There is a lot more that we need to do in relation not just to fishing nets, as mentioned in the regulations, but to the other types of fishing gear that are lost at sea, including car tyres, which until relatively recently were an important part of fishing gear—they helped to weigh down fishing nets. In Plymouth Sound, the country’s first national marine park, we identified nearly 1,000 car tyres, all of which emit microplastics directly into that fragile marine habitat. The Minister has a huge opportunity to make more comprehensive and ambitious remarks on fishing gear, lost or otherwise, to ensure we deal with ghost gear and lost gear and, importantly, are able to return some of it to fishers so it does not simply count as a cost to their businesses. There is an opportunity to do that with these regulations.
Let me turn to some of the concerns from stakeholders. The Minister will know from previous remarks that there has been a certain level of stakeholder fatigue in relation to the tsunami of statutory instruments. The new Whip has managed to avoid many of them, but I understand that 12 more DEFRA statutory instruments are required before exit day. Indeed, we need to ask, if they are required before exit day—currently 31 October, before the extension that the Prime Minister has requested is granted—how could they have been passed before 31 March? That raises concerns about the pace with which these statutory instruments are being introduced and about what more DEFRA is discovering as it looks through the regulations that need to be updated before the SIs become law.

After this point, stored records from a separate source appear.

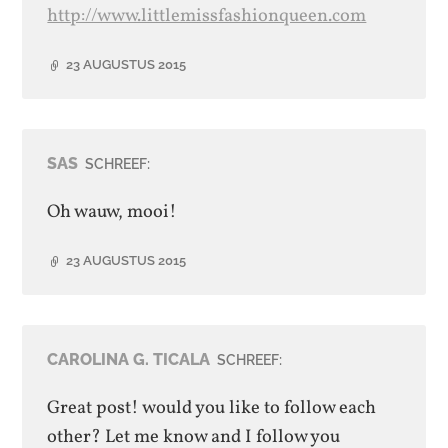
http://www.littlemissfashionqueen.com
23 AUGUSTUS 2015
SAS
SCHREEF:
Oh wauw, mooi!
23 AUGUSTUS 2015
CAROLINA G. TICALA
SCHREEF:
Great post! would you like to follow each
other? Let me know and I follow you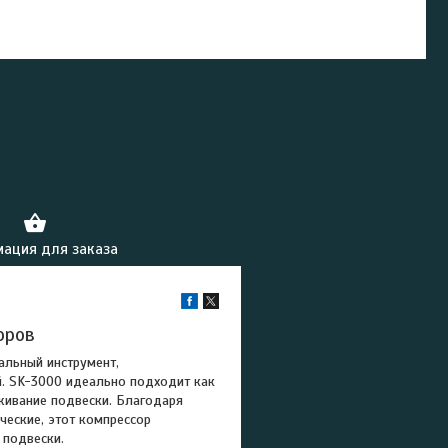
ация для заказа
оров
альный инструмент,
й. SK-3000 идеально подходит как
живание подвески. Благодаря
ческие, этот компрессор
 подвески.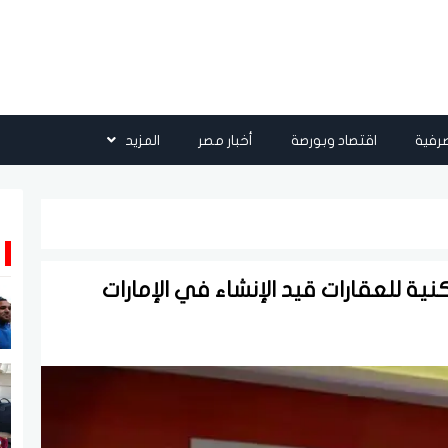
رفية
اقتصاد وبورصة
أخبار مصر
المزيد
ة للعقارات قيد الإنشاء في الإمارات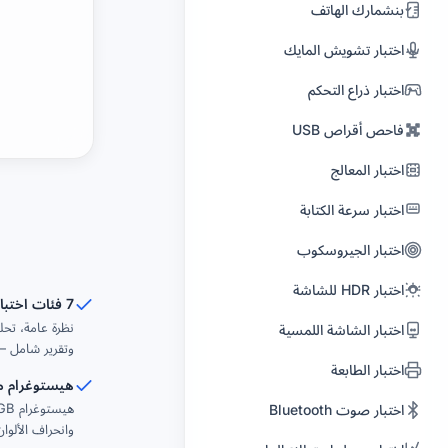
بنشمارك الهاتف
إصلاح الصوت
الاصطناعي
اختبار تشويش المايك
مُركِّب تشيبتيون 8 بت
اللافتات الرقمية
اختبار ذراع التحكم
المعادل الصوتي
مترجم الترجمات
فاحص أقراص USB
محوّل القنوات الصوتية
مصور الصوت
اختبار المعالج
إضافة صمت
ترجمات تلقائية
تمديد الصوت إلى BPM
اختبار سرعة الكتابة
تلوين الفيديو
المستهدف
اختبار الجيروسكوب
Reels Maker
إتقان الكتب الصوتية ACX
اختبار HDR للشاشة
الأفتار الناطق
7 فئات اختبار
استوديو التسجيل
نظرة عامة، تحل
اختبار الشاشة اللمسية
إزالة الشتائم من الفيديو
فاحص اتساق الكتاب الصوتي
وتقرير شامل — 
اختبار الطابعة
دمج الفيديو
هيستوغرام م
إدراج في البودكاست
اختبار صوت Bluetooth
محرر سرعة الفيديو
مسجل متعدد المسارات
وانحراف الألوان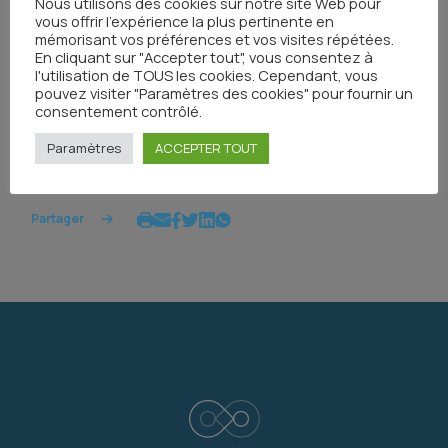
Nous utilisons des cookies sur notre site Web pour
vous offrir l'expérience la plus pertinente en
Coactis Santé
mémorisant vos préférences et vos visites répétées.
Tous les documents
En cliquant sur "Accepter tout", vous consentez à
l'utilisation de TOUS les cookies. Cependant, vous
pouvez visiter "Paramètres des cookies" pour fournir un
consentement contrôlé.
Paramètres
ACCEPTER TOUT
Partager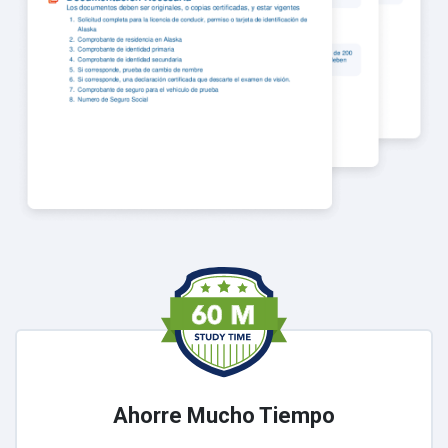
Ahorre Mucho Tiempo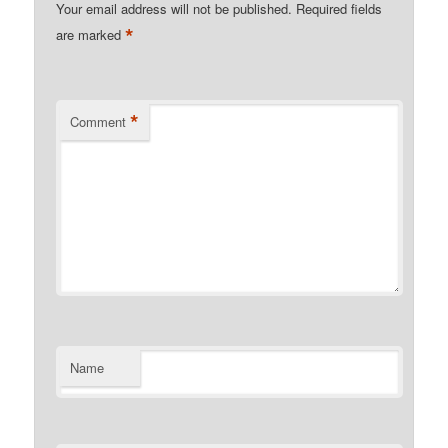
Your email address will not be published.
Required fields
*
are marked
*
Comment
Name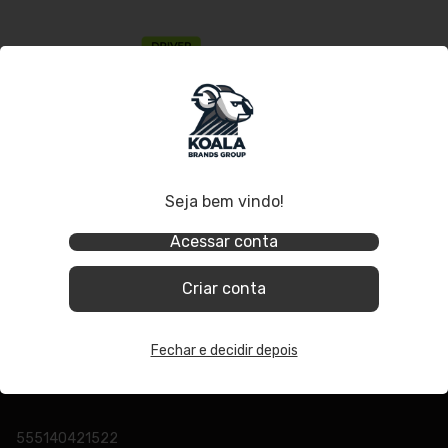
Seja bem vindo!
Interface de Áudio USB
Profissional Armer Argent Two
Acessar conta
G2 com 2 Entradas / 2 Saídas
Criar conta
Fechar e decidir depois
555140421522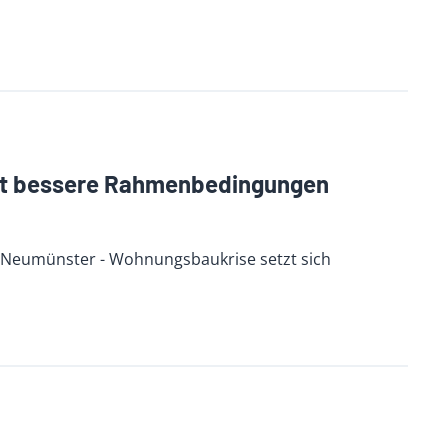
rt bessere Rahmenbedingungen
 Neumünster - Wohnungsbaukrise setzt sich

Greener UK has raised concerns about the removal of provisions on the effectiveness of mitigation measures and monitoring amendments in the statutory instrument. I will read out a few, and perhaps the Minister can respond to them. He will be aware that article 5(21)(c) removes article 21(c) of regulation 2019/1241 from the Parliament and Council, on the conservation of fisheries resources and the protection of marine ecosystems through technical measures. Article 21 sets out joint recommendations on conservation measures and the provision of information on the effectiveness of existing mitigation measures and monitoring arrangements. I would be grateful if the Minister can confirm whether he intended to remove that provision. If so, what should replace it? I understand that Greener UK and some of its members have raised that issue with DEFRA, which argued that it has retained most of article 21 to highlight what may be included in regulations made under article 15, but arguably these provisions do not alter the powers available under article 15. I would be grateful if the Minister can set out whether he concurs with Greener UK’s concerns. They all sound quite technical, but the problem with fisheries regulation is that many of the concerns are actually technical, so the detail really does matter. Greener UK’s concern is that the removal could lead to cumulative measures being introduced, with little regard for their impact. I would be grateful if the Minister could deal with that point.

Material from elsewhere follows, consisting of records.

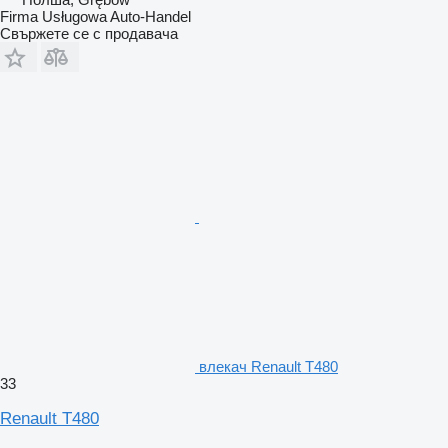
Firma Usługowa Auto-Handel
Свържете се с продавача
влекач Renault T480
33
Renault T480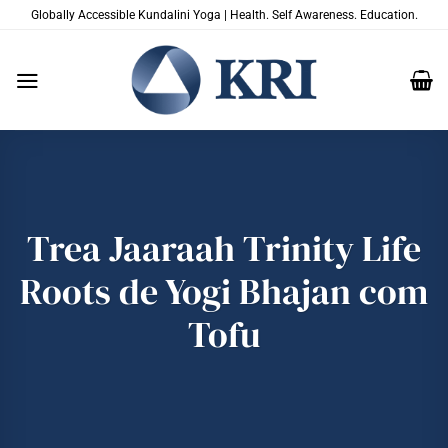
Skip
Globally Accessible Kundalini Yoga | Health. Self Awareness. Education.
to
content
Trea Jaaraah Trinity Life
Roots de Yogi Bhajan com
Tofu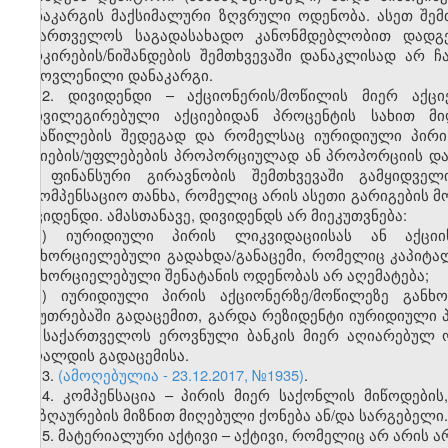
დანაკარგის მაქსიმალური ზღვრული ოდენობა. ასეთ შემ
საქართველოს საგადასახადო კანონმდებლობით დადგე
მარკირების/ნიშანდების შემთხვევაში დანაკლისად არ 
გამოვლენილი დანაკარგი.
12. დივიდენდი – აქციონერის/მოწილის მიერ აქცი
პრივილეგირებული აქციებიდან პროცენტის სახით მი
განაწილების შედეგად და რომელსაც იურიდიული პირი 
აქციების/უფლებების პროპორციულად ან პროპორციის დაცვ
და ფინანსური გირავნობის შემთხვევაში გამყიდველი
საკომპენსაციო თანხა, რომელიც არის ასეთი გარიგების
დივიდენდი. ამასთანავე, დივიდენდს არ მიეკუთვნება:
ა) იურიდიული პირის ლიკვიდაციისას ან აქცი
განხორციელებული გადახდა/განაცემი, რომელიც კაპიტალ
განხორციელებული შენატანის ოდენობას არ აღემატება;
ბ) იურიდიული პირის აქციონერზე/მოწილეზე განხ
საკუთრებაში გადაცემით, გარდა რეზიდენტი იურიდიული 
და საქართველოს ეროვნული ბანკის მიერ აღიარებულ 
ქაღალდის გადაცემისა.
13.
(ამოღებულია - 23.12.2017, №1935)
.
14. კომპენსაცია – პირის მიერ საქონლის მიწოდების,
ანაზღაურების მიზნით მიღებული ქონება ან/და სარგებელი.
15. მატერიალური აქტივი – აქტივი, რომელიც არ არის 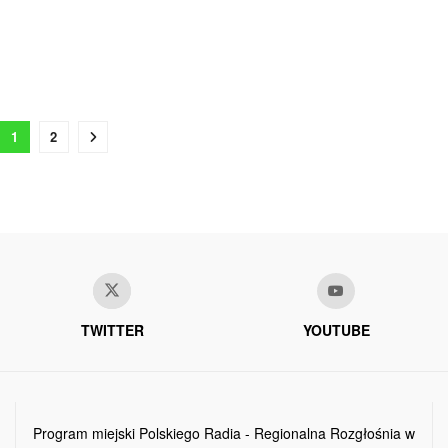
1
2
TWITTER
YOUTUBE
Program miejski Polskiego Radia - Regionalna Rozgłośnia w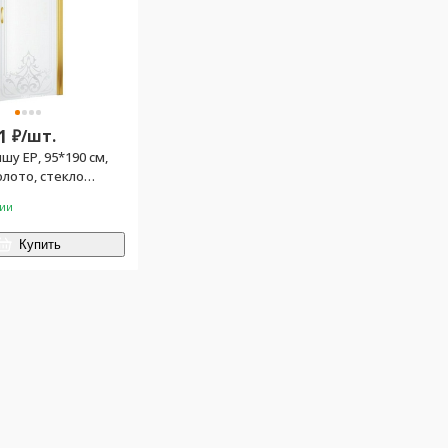
1
₽/
шт.
шу EP, 95*190 см,
лото, стекло
 "ARTDECO01"
чии
Купить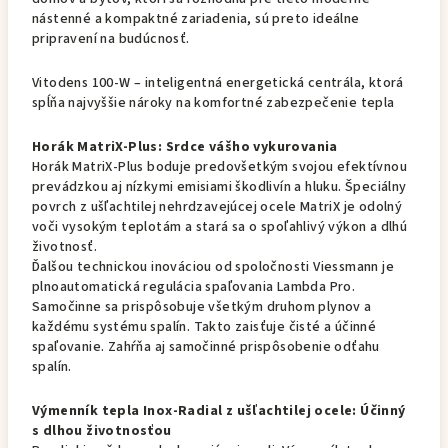
nástenné a kompaktné zariadenia, sú preto ideálne
pripravení na budúcnosť.
Vitodens 100-W – inteligentná energetická centrála, ktorá
spĺňa najvyššie nároky na komfortné zabezpečenie tepla
Horák MatriX-Plus: Srdce vášho vykurovania
Horák MatriX-Plus boduje predovšetkým svojou efektívnou
prevádzkou aj nízkymi emisiami škodlivín a hluku. Špeciálny
povrch z ušľachtilej nehrdzavejúcej ocele MatriX je odolný
voči vysokým teplotám a stará sa o spoľahlivý výkon a dlhú
životnosť.
Ďalšou technickou inováciou od spoločnosti Viessmann je
plnoautomatická regulácia spaľovania Lambda Pro.
Samočinne sa prispôsobuje všetkým druhom plynov a
každému systému spalín. Takto zaisťuje čisté a účinné
spaľovanie. Zahŕňa aj samočinné prispôsobenie odťahu
spalín.
Výmenník tepla Inox-Radial z ušľachtilej ocele: Účinný
s dlhou životnosťou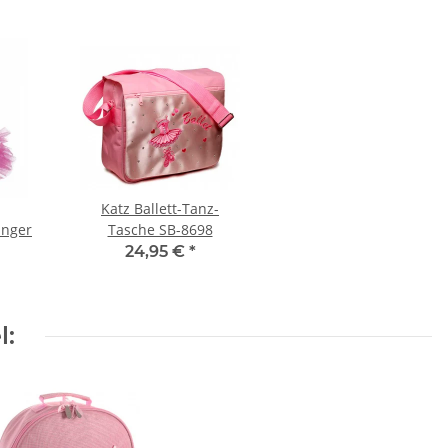
Katz Ballett-Tanz-
änger
Tasche SB-8698
24,95 €
*
l: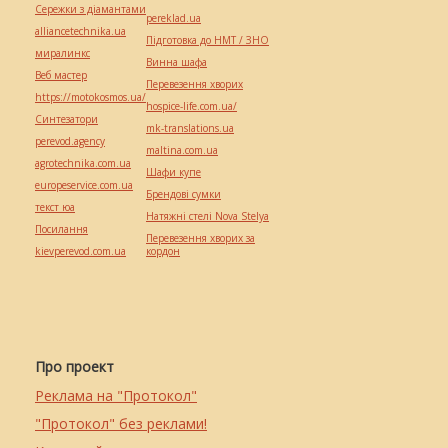
Сережки з діамантами
pereklad.ua
alliancetechnika.ua
Підготовка до НМТ / ЗНО
миралинкс
Винна шафа
Веб мастер
Перевезення хворих
https://motokosmos.ua/
hospice-life.com.ua/
Синтезатори
mk-translations.ua
perevod.agency
maltina.com.ua
agrotechnika.com.ua
Шафи купе
europeservice.com.ua
Брендові сумки
текст юа
Натяжні стелі Nova Stelya
Посилання
Перевезення хворих за
kievperevod.com.ua
кордон
Про проект
Реклама на "Протокол"
"Протокол" без реклами!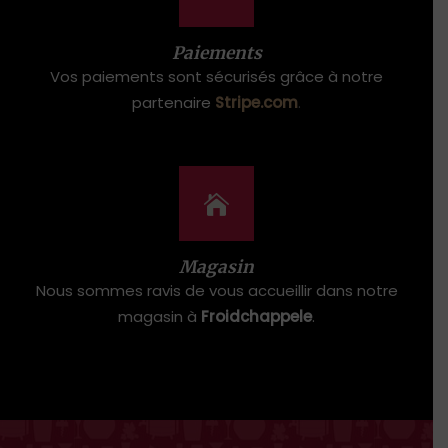
Paiements
Vos paiements sont sécurisés grâce à notre
partenaire
Stripe.com
.
Magasin
Nous sommes ravis de vous accueillir dans notre
magasin à
Froidchappele
.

It is unclear from the statutory instrument and the explanatory memorandum that accompanies it what the Government’s approach to the North sea and western waters multi-annual plans is. It seems that we will co-operate with some of them but not necessarily all of them. I would be grateful if the Minister could set out the Government’s continuing commitment to co-operate with our near-neighbours, be that in a pre-Brexit, post-Brexit or no-Brexit world, so that fishing is properly co-ordinated and measures are put in place to ensure the sustainability of our stocks. It is curious that the regionalisation of the western waters plan was omitted from this statutory instrument. I would be grateful if the Minister would explain the reasons for that.

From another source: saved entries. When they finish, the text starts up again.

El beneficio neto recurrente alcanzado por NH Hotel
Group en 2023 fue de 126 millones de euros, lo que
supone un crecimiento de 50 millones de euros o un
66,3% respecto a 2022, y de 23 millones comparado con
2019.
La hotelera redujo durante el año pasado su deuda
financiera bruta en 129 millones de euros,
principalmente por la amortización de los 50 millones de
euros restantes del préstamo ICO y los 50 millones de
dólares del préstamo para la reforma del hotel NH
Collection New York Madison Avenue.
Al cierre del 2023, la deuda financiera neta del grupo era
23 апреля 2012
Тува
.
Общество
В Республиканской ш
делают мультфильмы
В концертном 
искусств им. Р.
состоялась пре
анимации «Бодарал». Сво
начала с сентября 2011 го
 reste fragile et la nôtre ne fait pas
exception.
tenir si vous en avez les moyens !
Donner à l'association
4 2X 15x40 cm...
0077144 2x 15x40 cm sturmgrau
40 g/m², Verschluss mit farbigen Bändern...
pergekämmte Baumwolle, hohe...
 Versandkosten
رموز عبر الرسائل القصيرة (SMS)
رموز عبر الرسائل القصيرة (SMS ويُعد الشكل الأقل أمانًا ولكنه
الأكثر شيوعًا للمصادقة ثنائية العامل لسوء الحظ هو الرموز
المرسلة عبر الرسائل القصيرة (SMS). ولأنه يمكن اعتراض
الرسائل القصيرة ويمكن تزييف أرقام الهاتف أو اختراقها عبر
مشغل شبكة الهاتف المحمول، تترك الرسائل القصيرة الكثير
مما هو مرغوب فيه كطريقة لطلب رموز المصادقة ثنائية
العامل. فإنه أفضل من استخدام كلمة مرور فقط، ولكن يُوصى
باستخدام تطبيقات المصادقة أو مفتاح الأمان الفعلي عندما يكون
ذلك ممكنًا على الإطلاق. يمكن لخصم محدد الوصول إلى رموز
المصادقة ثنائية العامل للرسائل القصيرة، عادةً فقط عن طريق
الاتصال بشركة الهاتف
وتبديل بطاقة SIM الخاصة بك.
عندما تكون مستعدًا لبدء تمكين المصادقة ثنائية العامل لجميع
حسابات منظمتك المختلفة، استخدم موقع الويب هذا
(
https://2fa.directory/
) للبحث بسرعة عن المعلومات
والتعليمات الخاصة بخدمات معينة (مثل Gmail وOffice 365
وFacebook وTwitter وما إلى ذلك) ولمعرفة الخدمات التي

Article 62(4) of the United Nations convention of the law of the sea, which the UK has signed in its own capacity, dictates that we will have to agree on the management of resources. Therefore, we have to co-operate with the EU in that respect, and the regionalisation should be included. I would be grateful if the Minister can set that out in his remarks.
The Minister spoke about how devolved fisheries administrations work together. That is really important, because fishing is rightly devolved to the constituent parts of the United Kingdom, which enables Scotland, Northern Ireland and Wales to have greater regard to the fish species that they catch.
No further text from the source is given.